After weeks of hectic political maneuvers, speculation and rumors, the Prime Minister is still deliberating between two different optional coalitions. The first option is to keep his current coalition, which is based on what he has dubbed “Likud’s natural partners” – the ultra-orthodox parties, Avigdor Liberman’s “Yisrael Beitenu,” and Naftali Bennett’s “Jewish Home.” It’s a purely right-wing coalition, in which the Kulanu Party, led by Finance Minister Moshe Kahlon, is the only center-right element.

The other option is to remove Jewish Home, and replace it with a fragment of the Labor Party under the leadership of Isaac Herzog, who despite all his denials, still hasn’t completely shut the door on the possibility of becoming Netanyahu’s Foreign Minister in a more centrist coalition.
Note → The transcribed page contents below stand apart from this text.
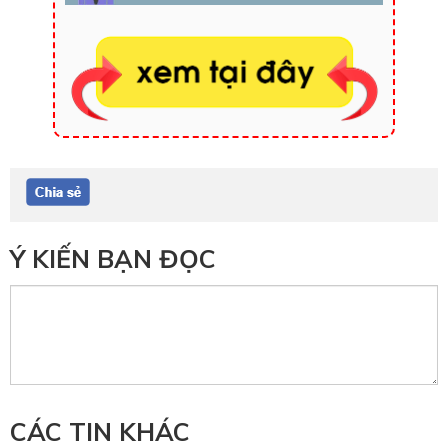
Ý KIẾN BẠN ĐỌC
CÁC TIN KHÁC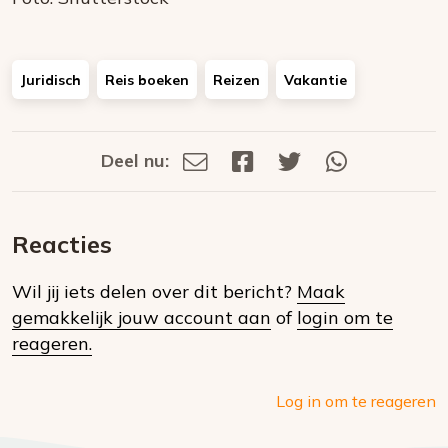
Juridisch
Reis boeken
Reizen
Vakantie
Deel nu:
Deel
Deel
Deel
Deel
Deel
via
op
op
via
E-
Facebook
Twitter
Whatsapp
dit
mail
Reacties
op
Wil jij iets delen over dit bericht?
Maak
social
gemakkelijk jouw account aan
of
login om te
media
reageren.
Log in om te reageren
And even if at some point he will shut the door, he will probably stand right behind it, with the keys in his hand, waiting for the first opportunity to open it once again.
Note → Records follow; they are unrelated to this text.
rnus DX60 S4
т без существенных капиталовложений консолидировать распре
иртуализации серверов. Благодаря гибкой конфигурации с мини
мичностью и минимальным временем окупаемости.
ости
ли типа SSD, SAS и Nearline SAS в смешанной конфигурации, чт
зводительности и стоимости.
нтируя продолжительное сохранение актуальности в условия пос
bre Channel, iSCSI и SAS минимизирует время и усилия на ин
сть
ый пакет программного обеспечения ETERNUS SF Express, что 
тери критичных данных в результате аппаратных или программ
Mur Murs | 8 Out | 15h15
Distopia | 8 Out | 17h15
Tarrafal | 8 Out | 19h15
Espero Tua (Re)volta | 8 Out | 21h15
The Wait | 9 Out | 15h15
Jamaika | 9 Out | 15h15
The Bennett-Lieberman-Kahlon coalition, which has 66 Knesset seats, ensures Netanyahu some much-needed political stability. But the winds from Washington and  last weekend’s Paris Peace Conference portend short-term troubles for the Prime Minister. Resisting them would be much easier with Herzog and a group of centrist Labor members by his side (the more leftist elements of the Labor Party would likely choose to stay in opposition), than with Bennett, who strongly opposes Palestinian statehood.

The common feeling amongst politicians, journalists and political pundits is that Netanyahu and Lieberman’s peaceful messages during the last week, are mainly part of a political maneuver meant to lure Herzog into the government.

“When I see Netanyahu and Lieberman suddenly floating words of peace, surrounded by the humming of doves,” former Labor leader Shelly Yachimovich said this weekend, “I can’t help imagining the two of them wringing those doves’ heads and baking them in an oven, stuffed with what will be left of the Labor Party if we join them based on these words, god forbid.”

The only senior Labor party member who appears to believe the Prime Minister’s words is Herzog himself.

Yesterday, Herzog left all this bickering behind him and embarked on a visit to Washington, DC, where he addressed the American Jewish Committee’s Global Forum. National Security Advisor Susan Rice, and the European Union’s Foreign Affairs chief, Federica Mogherini, also attended the conference. Herzog met with Mogherini and it would not be surprising to hear that he exchanged a few words with Rice as well. If any real peace move takes shape in order to justify Herzog’s entrance into the coalition, either the U.S. or the Europeans will have to be involved.

This could make life much easier for Prime Minister Netanyahu on the international front, but it would be a cause for celebration for his main rival on the right-wing at home, Bennett, who eagerly awaits the day Netanyahu puts him out of the government to make room for Herzog. Bennett will then immediately accuse Netanyahu of being a sheep in wolf’s clothing – a politician who talks like a right-winger before the elections, but chooses a coalition with the left a year later. Who knows: maybe someone from his party will even give a speech on the Knesset podium, not unlike Hendel 12 years ago.. “Netanyahu,” that member of Knesset will declare, “has decided to make nice with the leftists – and we all know why he’s doing it…”

In Israeli politics, after all, history always repeats itself, but unlike the famous quote, it’s not always possible to separate between the tragedy and the farce.